2. SDD 作为工程解毒剂:Spec 即 Setpoint
SDD 的核心命题可以用一句话说尽:用结构化、无歧义、机器可读的规范工件(Spec)锁定人类意图,让 Spec 本身成为系统的“设定值寄存器”。 Thoughtworks 技术雷达在讨论 Spec-Driven Development 时将其定位为一种从“面向人阅读的文档”到“面向机器消费的接口”的范式转换——同一句话,在控制论语境下读,就是在说:Setpoint 必须从模拟信号升级为数字寄存器。
这句话的分量,需要逐类落到具体的规范工件上才能看清。SDD 的硬核之处不在于“要写文档”,而在于每一份 Spec 都是一份可编译的源代码,它经由确定性的工具链产出确定的工程产物。这不是比喻,下面逐一展开“工件 → 编译产物”的具体机制。

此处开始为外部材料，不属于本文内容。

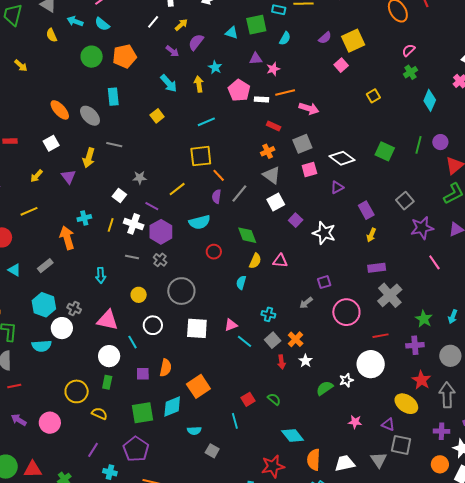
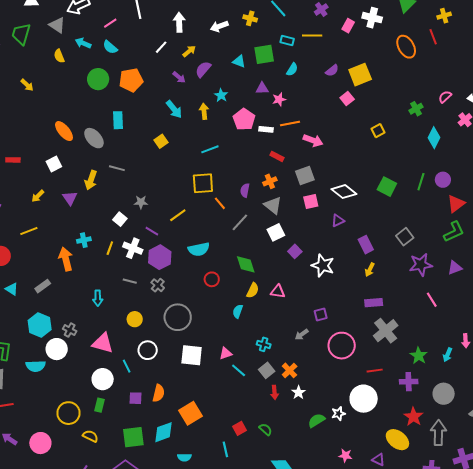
pink semicircle: (409, 50) -> (445, 97), moved
purple semicircle: (216, 196) -> (245, 190), moved

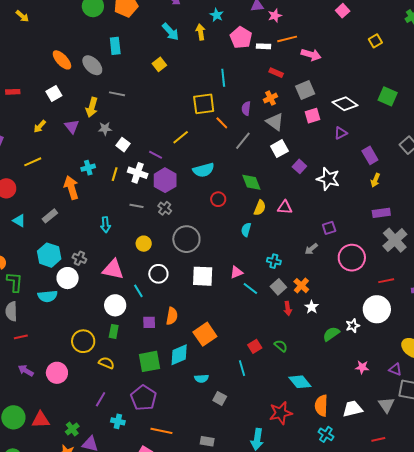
cyan line: (210, 149) -> (223, 78), moved, turned -72
gray star: (141, 202) -> (105, 129), moved

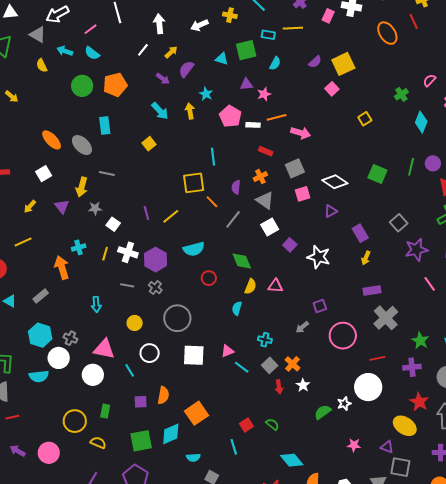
purple line: (156, 155) -> (146, 213), moved, turned 48
white circle: (115, 305) -> (93, 375), moved

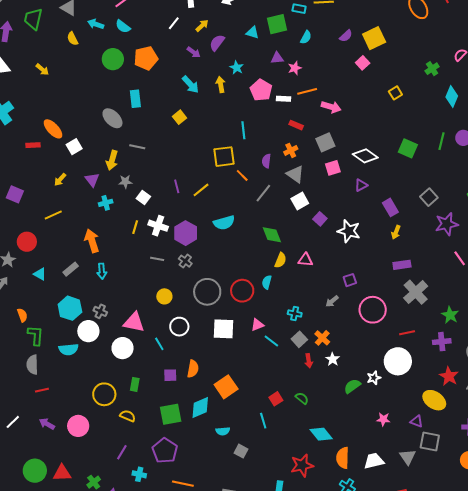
orange ellipse: (52, 140) -> (53, 129), moved
cyan cross: (79, 247) -> (106, 203), moved
red circle: (209, 278) -> (242, 291), moved, size x1.5
cyan arrow: (96, 304) -> (102, 271), moved

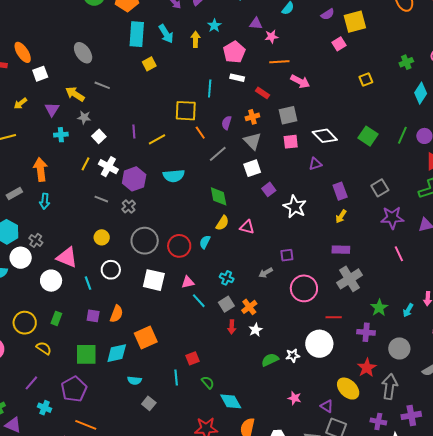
cyan rectangle: (135, 99) -> (137, 34), moved, size x1.4
white rectangle: (284, 99) -> (237, 78), moved
yellow arrow: (112, 160) -> (75, 94), turned 96
green semicircle: (302, 398) -> (208, 382), moved

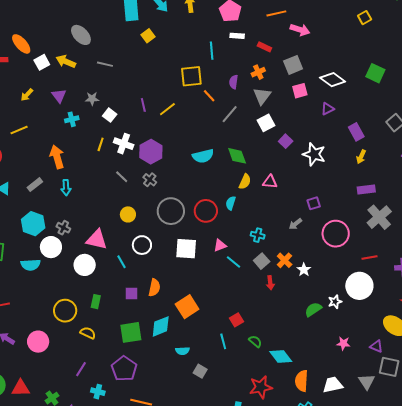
yellow arrow: (75, 94) -> (66, 61), moved
gray triangle: (253, 141) -> (262, 96), turned 30
cyan semicircle: (174, 176) -> (203, 156), moved
gray line: (101, 199) -> (122, 177), turned 32
white star: (256, 330) -> (304, 270), moved

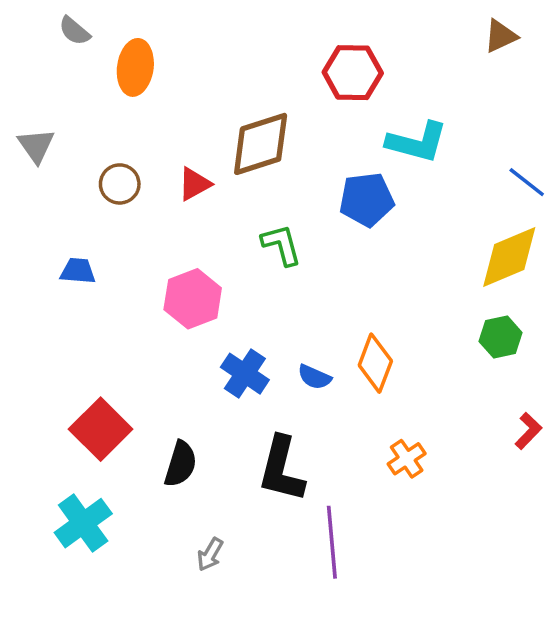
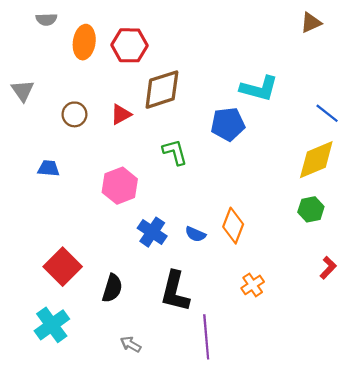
gray semicircle: (74, 31) -> (46, 19), turned -42
red hexagon: (353, 73) -> (130, 45), moved
gray arrow: (210, 554) -> (131, 344), turned 90

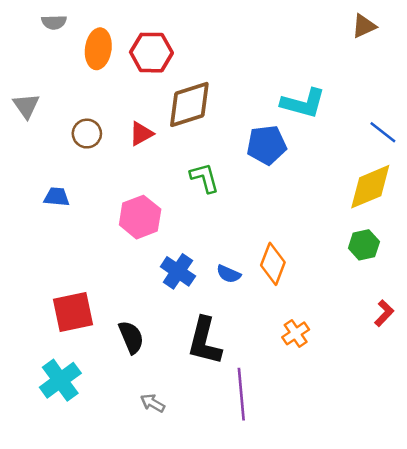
red square: (63, 267) -> (73, 312), turned 33
black semicircle: (112, 288) -> (131, 337), turned -40

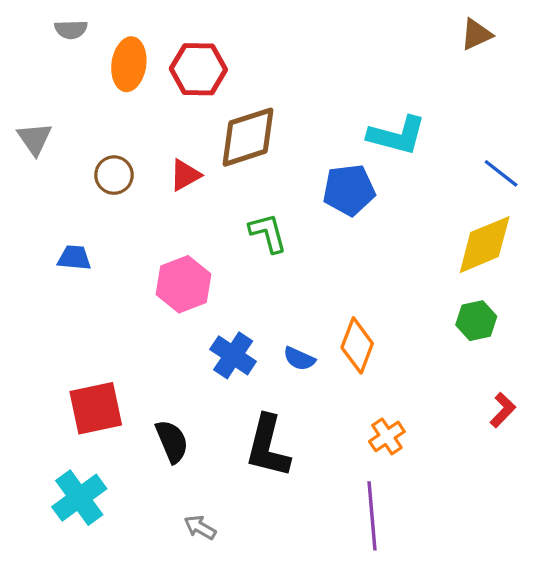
purple line: (241, 394) -> (372, 516), moved

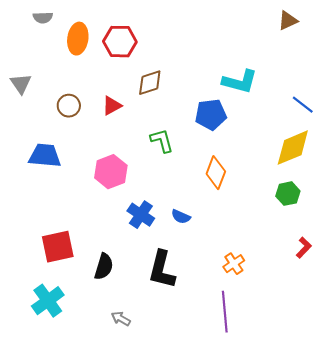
brown diamond: (248, 137) -> (150, 83), size x0.7
blue trapezoid: (74, 258) -> (45, 156), size x1.6
orange diamond: (357, 345) -> (216, 173), moved
black semicircle: (172, 441) -> (104, 267), turned 40

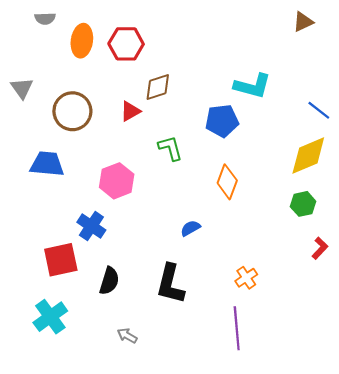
brown circle: (69, 106) -> (72, 111), size x1.6
red triangle: (112, 106) -> (130, 111), moved
blue cross: (141, 215) -> (91, 226), moved
blue semicircle: (181, 217) -> (190, 228), turned 126
red L-shape: (304, 248) -> (320, 248), moved

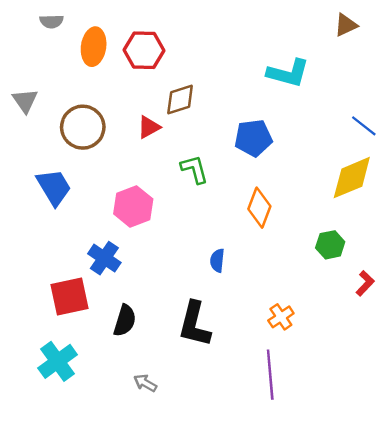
cyan L-shape: (253, 86) -> (288, 73), moved
blue trapezoid: (47, 164) -> (54, 187), turned 54
green hexagon: (303, 204) -> (330, 245), moved
blue semicircle: (190, 228) -> (217, 260), turned -54

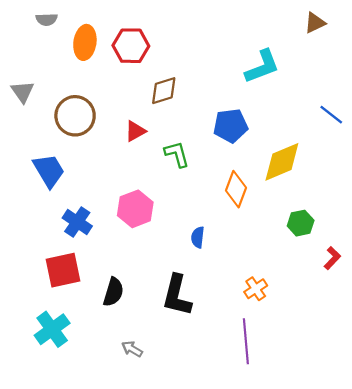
cyan L-shape: (288, 73) -> (262, 67), turned -36
red triangle: (149, 127) -> (135, 131), moved
yellow diamond: (352, 178) -> (282, 162), moved
pink hexagon: (133, 206) -> (135, 209), moved
blue cross: (104, 258) -> (77, 222), moved

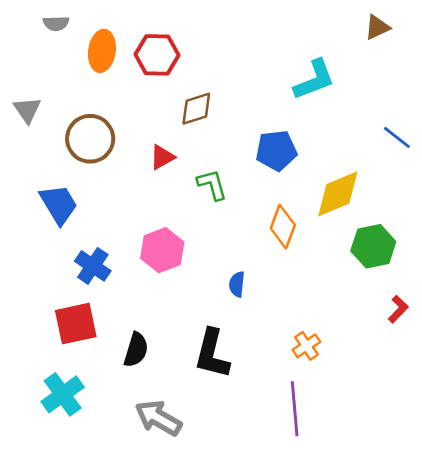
green hexagon: (301, 223) -> (373, 246), moved, size x1.4
gray arrow: (132, 349) -> (158, 418), size x1.8

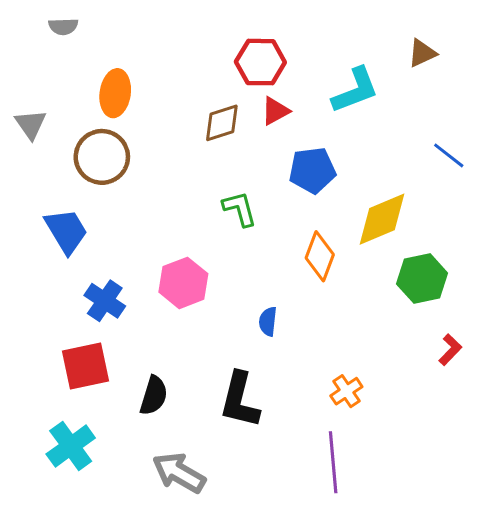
brown triangle: (377, 27) -> (422, 53), moved
orange ellipse: (102, 51) -> (115, 93), moved
red hexagon: (157, 55) -> (260, 62), moved
red triangle: (162, 157) -> (275, 111), moved

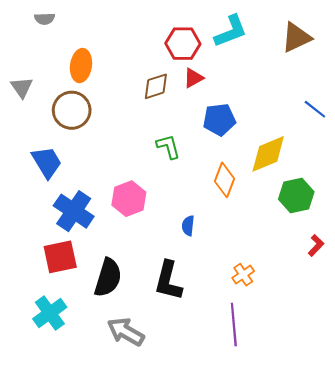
brown triangle: (422, 53) -> (296, 37), size x1.5
cyan L-shape: (355, 90) -> (231, 31), moved
blue cross: (105, 301) -> (74, 211), size x1.4
black semicircle: (154, 396) -> (108, 278), size x1.4

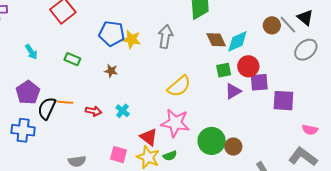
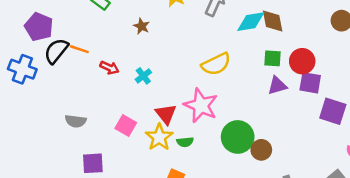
cyan diamond: (237, 41) -> (251, 22), moved
purple pentagon: (28, 92) -> (39, 27), turned -30

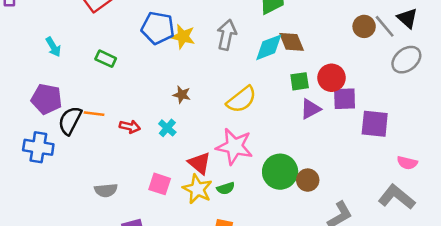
brown star: (142, 26) -> (182, 95), moved

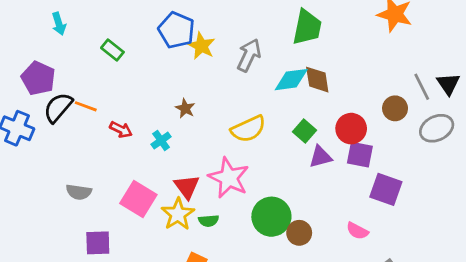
brown circle: (364, 26) -> (395, 108), moved
green square: (300, 81) -> (304, 131), moved, turned 36
pink semicircle: (407, 163) -> (357, 231), moved
pink square: (160, 184) -> (138, 199), size x1.4

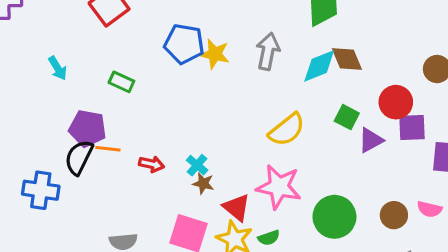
purple pentagon: (38, 78) -> (88, 128), moved
brown star: (185, 108) -> (203, 183), moved
brown circle: (299, 233) -> (394, 215), moved

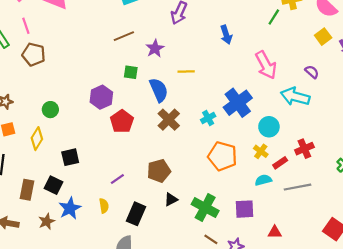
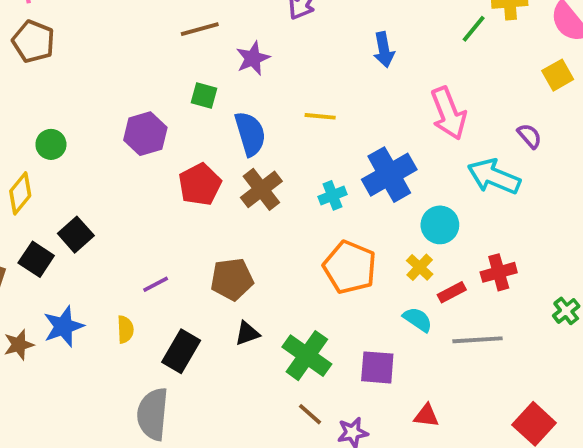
yellow line: (186, 71) -> (320, 116), moved
red pentagon: (122, 121) -> (200, 184), moved
black square: (70, 157) -> (76, 235), turned -36
cyan semicircle: (263, 180) -> (418, 319), turned 42
black square: (54, 185) -> (36, 259), moved

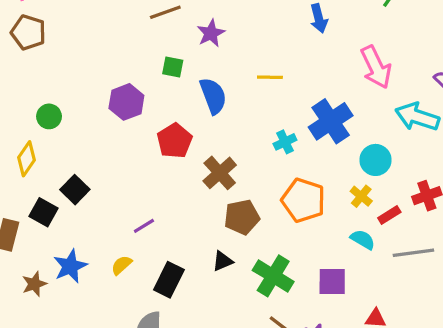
brown cross: (261, 189) -> (220, 173), moved
brown pentagon: (232, 279) -> (242, 217), moved
yellow semicircle: (125, 329) -> (122, 265), turned -125

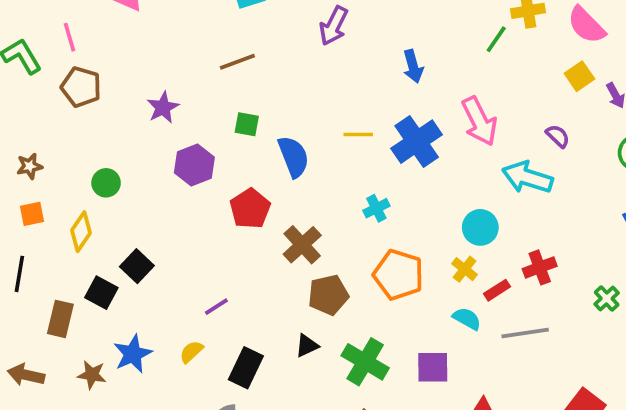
purple star: (211, 33) -> (163, 107), moved
blue cross: (331, 121) -> (417, 142), moved
brown star: (34, 284) -> (92, 375), turned 30

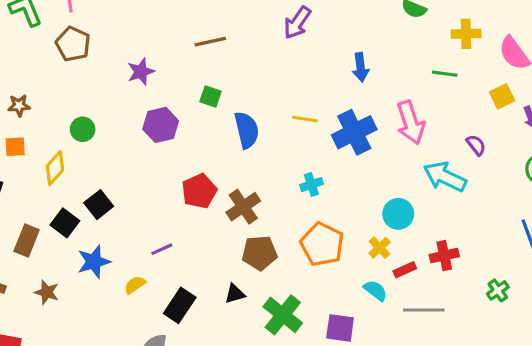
green line: (496, 39) -> (445, 74), moved, turned 55
red pentagon: (250, 209) -> (199, 191), moved
blue star: (133, 354) -> (94, 262), moved

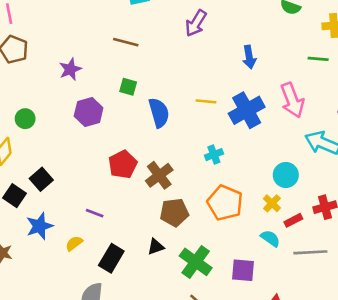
brown line: (210, 42) -> (126, 42), turned 30
purple line: (162, 249) -> (95, 213), turned 48

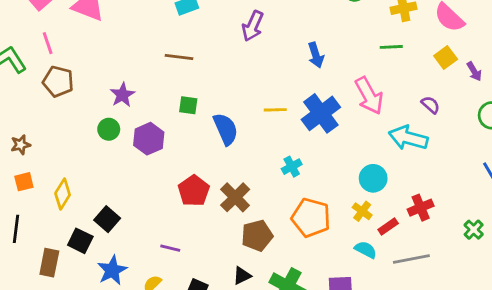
green circle: (25, 119) -> (109, 129), moved

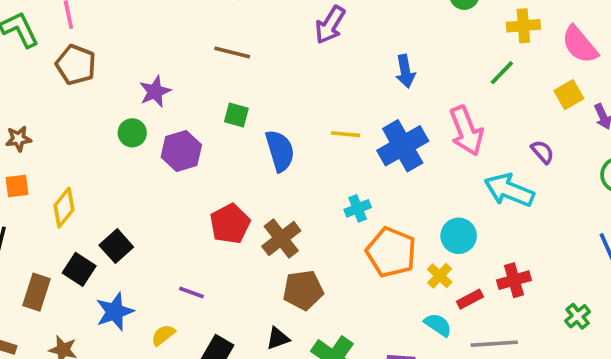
green line: (391, 47) -> (502, 73), turned -50
orange pentagon: (311, 218) -> (391, 252), moved

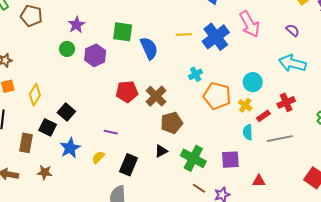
green square: (236, 115) -> (123, 32), size x1.5
cyan arrow: (509, 190) -> (292, 63), moved
red pentagon: (230, 224) -> (127, 92), turned 30
cyan semicircle: (438, 325) -> (248, 132), turned -119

OpenAPI 契约:接口层的宪法。 一份 openapi.yaml 用形式化语法声明每一个端点的路径、方法、请求体、响应体、错误码与媒体类型。围绕它存在一整条成熟工具链:openapi-generator 可以从契约直接生成服务端 stub 与多语言客户端 SDK,让实现者与消费者共用同一个类型源头;Prism 之类的 mock server 能在一行真实实现都不存在的情况下对外提供符合契约的假端点,让前端与测试先行;契约测试框架校验真实实现的响应是否真的匹配声明。以 Pact 为代表的消费者驱动契约测试更进一步:它不验证实现是否“符合文档”,而是验证生产者与消费者之间真实的交互期望是否匹配——契约从纸面条文升级为双方系统的联合断言。最关键的是,OpenAPI 描述的每一个字段约束——必填与否、格式、枚举取值——都在代码库之外形成了一个独立可校验的真值。接口签名的“三次生成三种结果”问题在此被结构性消灭:因为签名的源头不再是采样的结果,而是契约的条文。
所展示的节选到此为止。